**Task:**
Line count for "радиаторов": give how many lines in the data below contain it, with no other words.
:: Listed entries
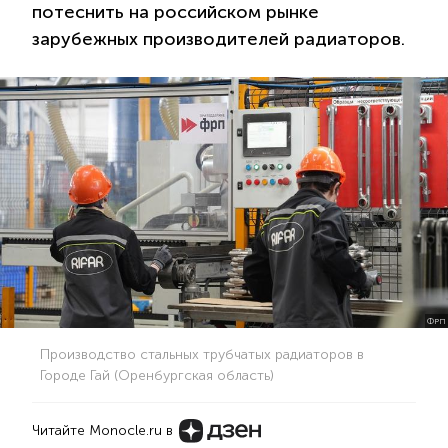
потеснить на российском рынке
зарубежных производителей радиаторов.
ФРП
Производство стальных трубчатых радиаторов в
Городе Гай (Оренбургская область)
Читайте Monocle.ru в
::::
**Solution to the exercise:**
2